The primary endpoint, HiSCR50, was met at week 16 by 6 out of 10 patients in the MC2-32 group compared to 1 of 5 in the placebo group.

MC2-32 (previously RGRN-305), a first-in-class, oral therapy HSP90 inhibitor, performed well in Hidradenitis Suppurativa (HS), according to Phase 2a results presented during a late-breaking session at the European Academy of Dermatology and Venereology (EADV) Annual Meeting in Berlin.

The single center, Phase 2a, clinical trial conducted at Aarhus University Hospital, Denmark evaluated the efficacy and safety of MC2 Therapeutics' MC2-32 in patients with moderate to severe (Hurley stage 2 or 3) HS. Fifteen patients were recruited for the study and randomized 2:1, to 16 weeks oral treatment with 250 mg MC2-32 once daily or placebo. The study was a Phase 2a proof-of-concept study and not designed to obtain statistical significance. All included patients completed the study.

The primary endpoint, Hidradenitis Suppurativa Clinical Response 50 (HiSCR50) at week 16 was achieved by 6 out of 10 patients in the MC2-32 group versus 1 out of 5 patients in the placebo group. The harder-to-reach HiSCR75 and HiSCR90 were achieved by 5 and 3 patients out of 10 in the MC2-32 treated group, respectively whereas none in the placebo group achieved HiSCR75 and HiSCR90 responses. All other secondary endpoints, including IHS4, HS-PGA, DLQI, and pain-NRS pointed towards better response rates in the MC2-32 treated group compared to placebo, the study showed.

MC2-32 was well-tolerated with no serious adverse events and treatment-emergent adverse events were similarly frequent between the MC2-32 and the placebo groups. Moreover, there were no clinically significant changes in blood biochemistry seen throughout the study.

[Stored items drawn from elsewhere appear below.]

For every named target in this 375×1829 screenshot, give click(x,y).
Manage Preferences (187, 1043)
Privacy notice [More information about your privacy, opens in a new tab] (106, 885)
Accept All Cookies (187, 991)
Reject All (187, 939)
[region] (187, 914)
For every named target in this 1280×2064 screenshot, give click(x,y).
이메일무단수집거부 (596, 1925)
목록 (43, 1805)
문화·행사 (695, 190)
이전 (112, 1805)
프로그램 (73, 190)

"Inhibiting HSP-90 leads to the inhibition of multiple inflammatory pathways related to HS not just IL-17, while the exceptional pharmacological properties provide a remarkably favorable safety profile. We believe that MC2-32's broad spectrum approach combined with oral delivery will propel the product to best-in-class status in the HS field," says Professor Lars Iversen, CMO of MC2 Therapeutics, in a news release. "Using HiSCR75 as our primary endpoint, we are now laser-focused on preparing for our randomized, double-blinded, placebo-controlled Phase 2b trial."

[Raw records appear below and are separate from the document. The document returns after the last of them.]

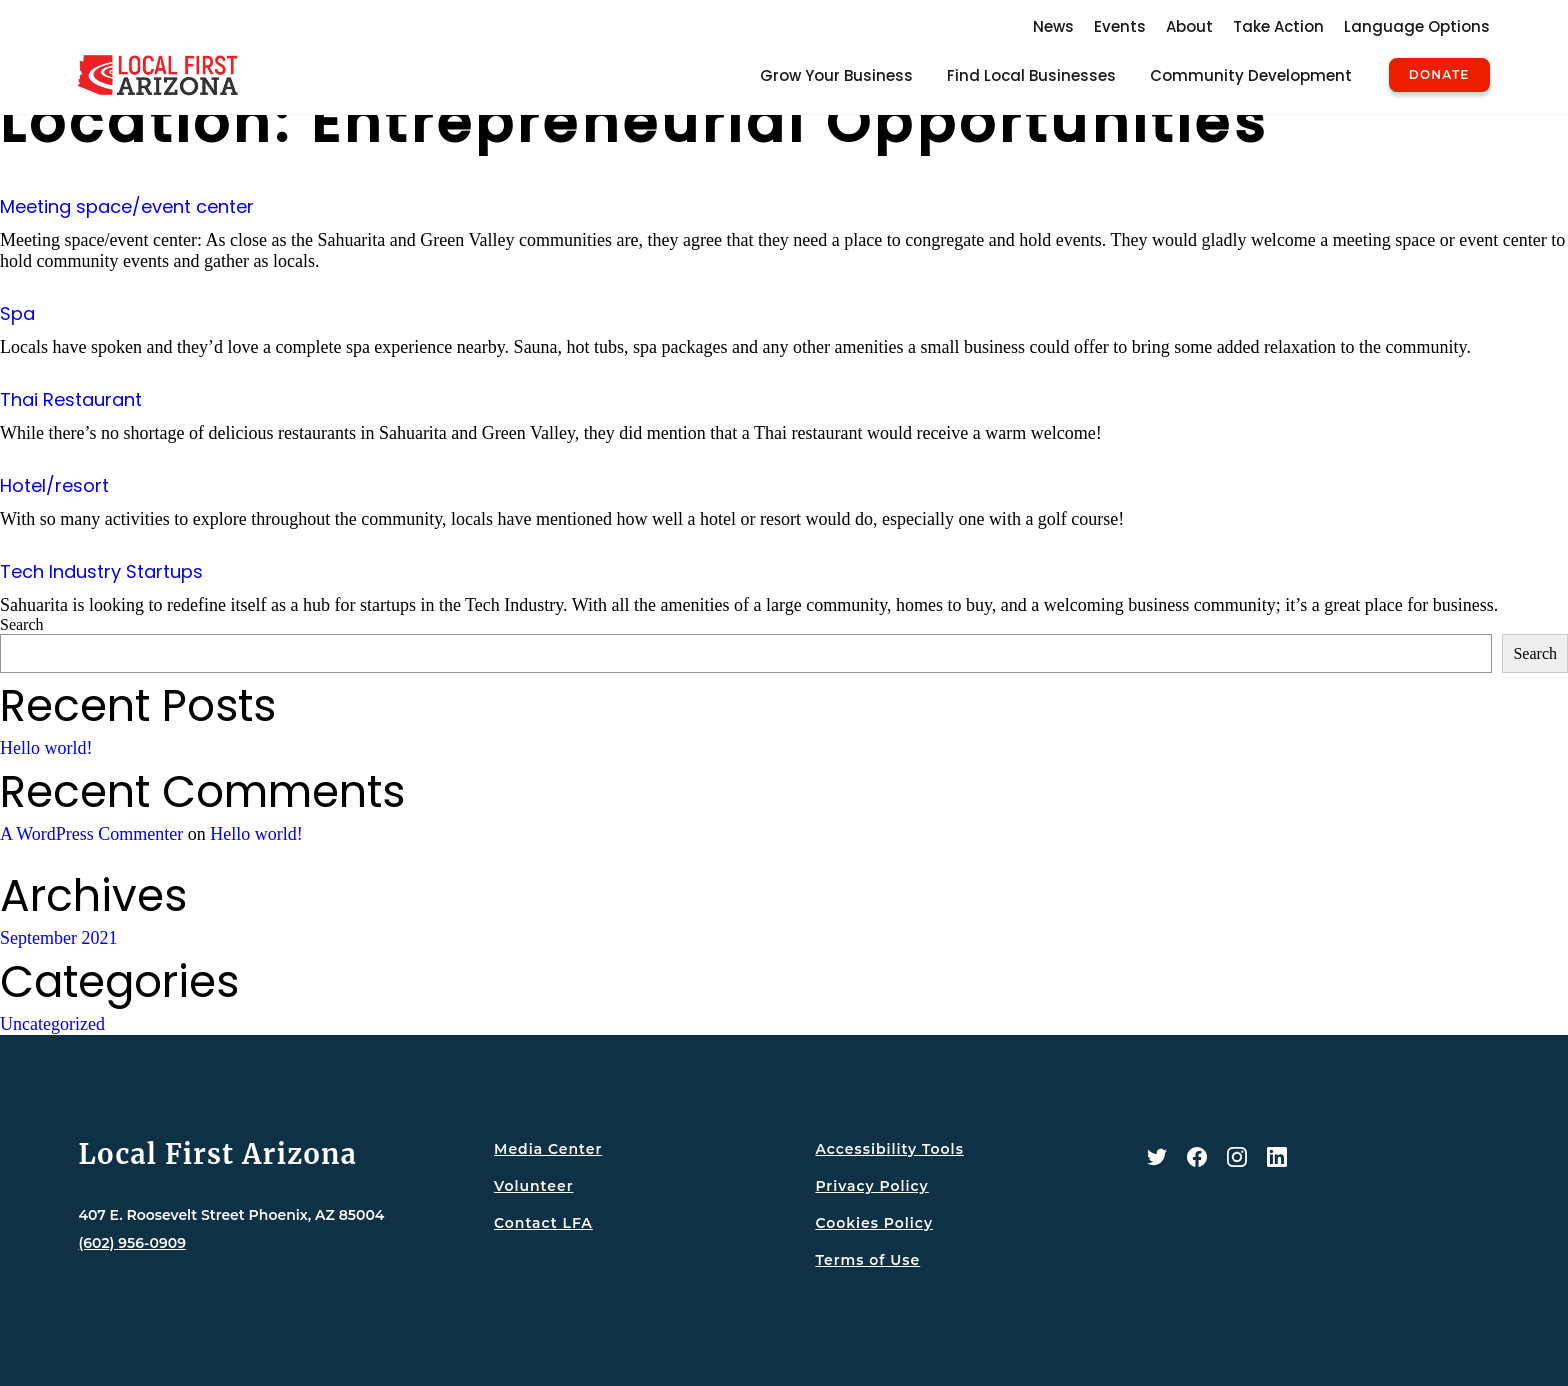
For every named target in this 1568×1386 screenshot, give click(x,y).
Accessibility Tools (889, 1149)
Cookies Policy (874, 1223)
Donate (1439, 75)
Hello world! (46, 748)
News (1053, 26)
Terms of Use (867, 1260)
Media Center (548, 1149)
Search (22, 624)
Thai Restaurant (71, 399)
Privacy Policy (871, 1186)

Jesper J. Lange, CEO of MC2 Therapeutics, adds, "With these compelling data, unique mode of action and oral delivery, MC2-32 has the potential to be a game-changer in the treatment of HS. Joining our strong portfolio of immunology and inflammation treatments in development and on the market, MC2 Therapeutics is on its way to becoming an emerging force in the field."